# Dataset entries:
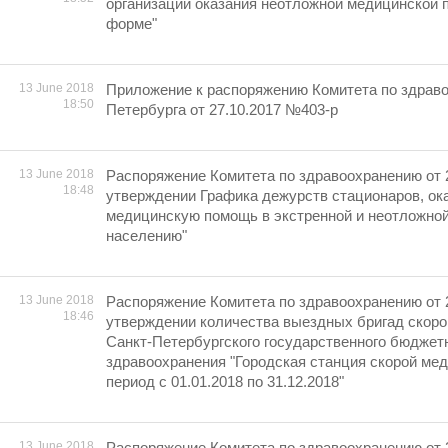
организации оказания неотложной медицинской 
форме"
13 June 2018
Приложение к распоряжению Комитета по здрав
18:50
Петербурга от 27.10.2017 №403-р
13 June 2018
Распоряжение Комитета по здравоохранению от 
18:48
утверждении Графика дежурств стационаров, о
медицинскую помощь в экстренной и неотложно
населению"
13 June 2018
Распоряжение Комитета по здравоохранению от 
18:46
утверждении количества выездных бригад скор
Санкт-Петербургского государственного бюджет
здравоохранения "Городская станция скорой ме
период с 01.01.2018 по 31.12.2018"
13 June 2018
Распоряжение Комитета по здравоохранению от 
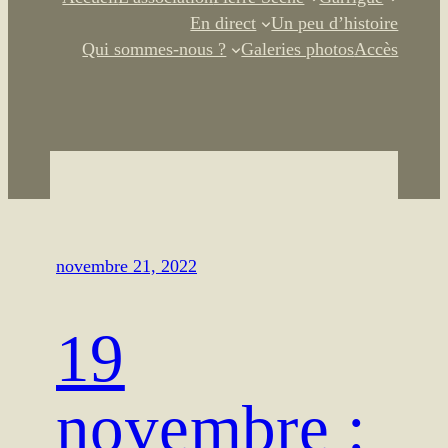
En direct
Un peu d’histoire
Qui sommes-nous ?
Galeries photos
Accès
novembre 21, 2022
19
novembre :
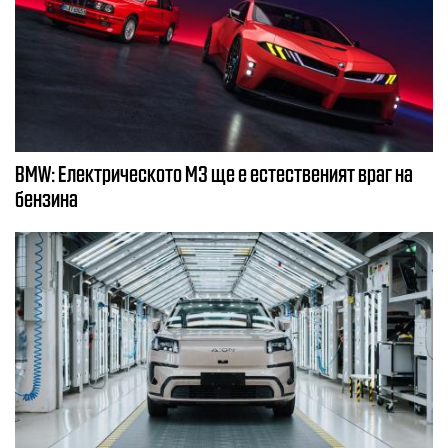
BMW: Електрическото М3 ще е естественият враг на
бензина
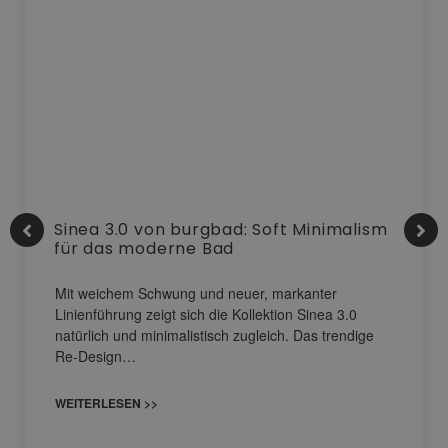
Sinea 3.0 von burgbad: Soft Minimalism
für das moderne Bad
Mit weichem Schwung und neuer, markanter
Linienführung zeigt sich die Kollektion Sinea 3.0
natürlich und minimalistisch zugleich. Das trendige
Re-Design…
WEITERLESEN >>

# WHAT TO PRODUCE:
The response should repeat each record precisely and contain no pictures.

# ANSWER TO THE EXERCISE:
организации оказания неотложной медицинской 
форме"
13 June 2018
Приложение к распоряжению Комитета по здрав
18:50
Петербурга от 27.10.2017 №403-р
13 June 2018
Распоряжение Комитета по здравоохранению от 
18:48
утверждении Графика дежурств стационаров, о
медицинскую помощь в экстренной и неотложно
населению"
13 June 2018
Распоряжение Комитета по здравоохранению от 
18:46
утверждении количества выездных бригад скор
Санкт-Петербургского государственного бюджет
здравоохранения "Городская станция скорой ме
период с 01.01.2018 по 31.12.2018"
13 June 2018
Распоряжение Комитета по здравоохранению от 
En direct
Un peu d’histoire
Qui sommes-nous ?
Galeries photos
Accès
novembre 21, 2022
19
novembre :
BMW: Електрическото М3 ще е естественият враг на
бензина
Sinea 3.0 von burgbad: Soft Minimalism
für das moderne Bad
Mit weichem Schwung und neuer, markanter
Linienführung zeigt sich die Kollektion Sinea 3.0
natürlich und minimalistisch zugleich. Das trendige
Re-Design…
WEITERLESEN >>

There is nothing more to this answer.